# Everything runs, but pressure still equalized?



## kenmac (Feb 26, 2009)

sounds like the compressor just gave up


----------



## nap (Dec 4, 2007)

it obviously is not pumping enough of anything to pressurize the system so that means either the comp is not running nearly fast enough to pressurize or the comp is just plain busted and not pumping anything

with the running current so low, I would suggest the pump portion of the comp has broken something and the motor is simply free running.


time for a new comp, or at that age, a new unit altogether.


----------



## beenthere (Oct 11, 2008)

Yes, it should draw amperage on the start wining wile running.

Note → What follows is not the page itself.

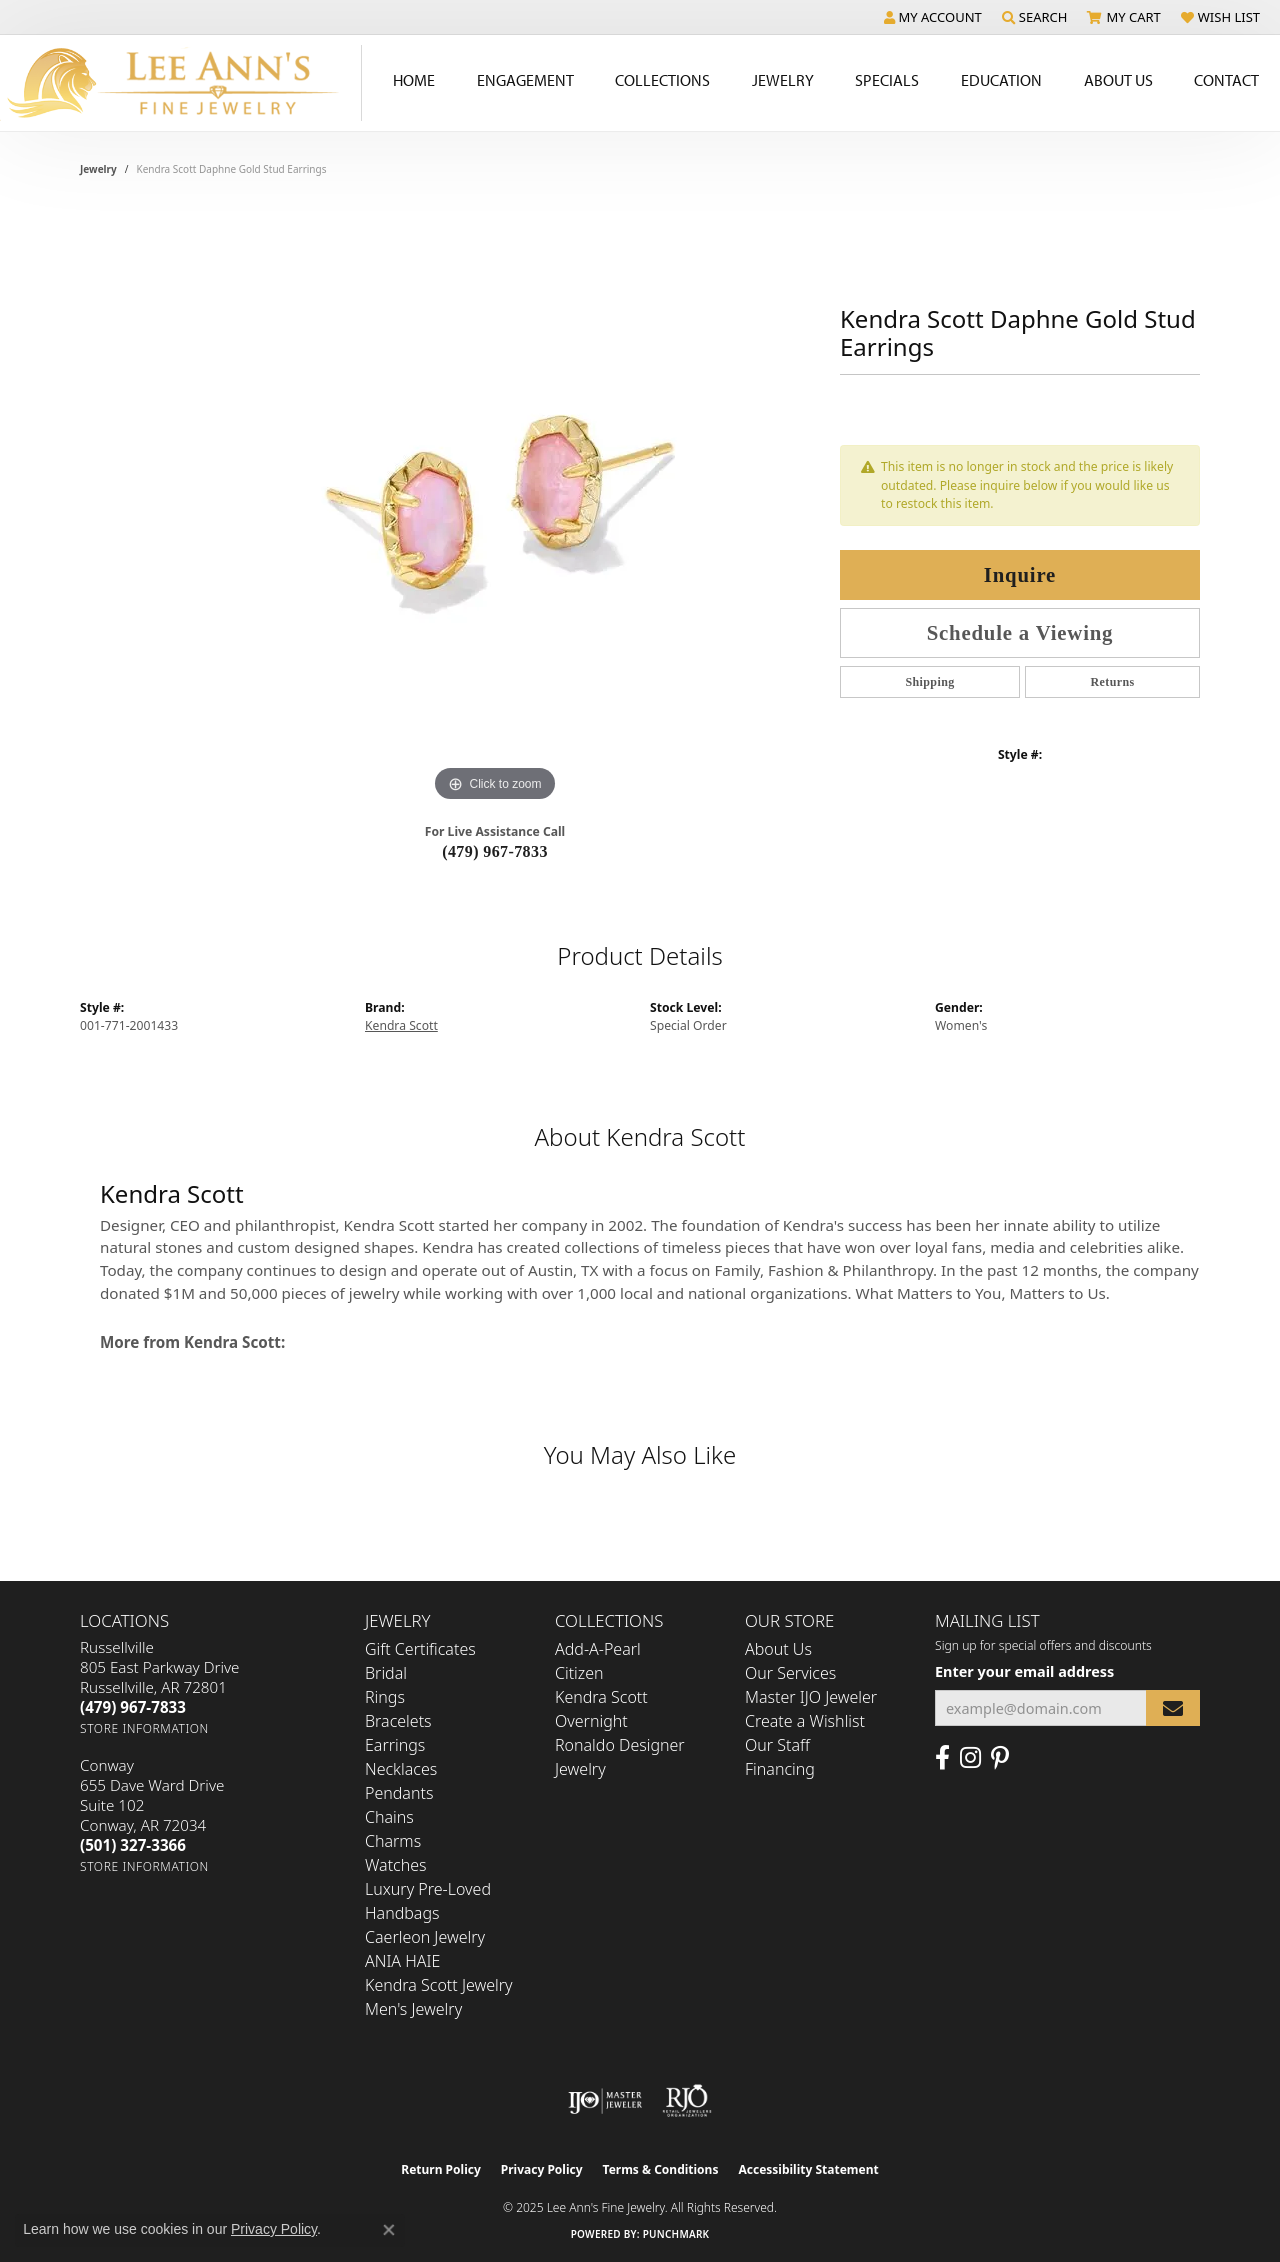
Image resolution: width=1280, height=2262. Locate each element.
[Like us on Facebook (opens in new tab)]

Sounds like it lost a vlalve.


----------



## evapman (Mar 25, 2007)

yup, prolly a warped valve. Have replaced a few Bristols in the past with this problem.


----------



## yuri (Nov 29, 2008)

Bristols, Ptui, I despise them. The internal relief valve may have popped open and is stuck open. Give the can a good whack upside the head with a rubber mallet and it may reset. Probably need a new compressor/unit anyway.


----------



## krosselle (May 30, 2009)

Thanks everyone, I'll go the new condenser unit route. After I whack it with the mallet :thumbsup:


----------



## krosselle (May 30, 2009)

Do I whack it while it is running?


----------



## yuri (Nov 29, 2008)

Try it B4 starting it and then later. Less than 5% chance it will work. Would have to be caused by a restriction in the system causing it to pop. Then you have another problem to fix.


----------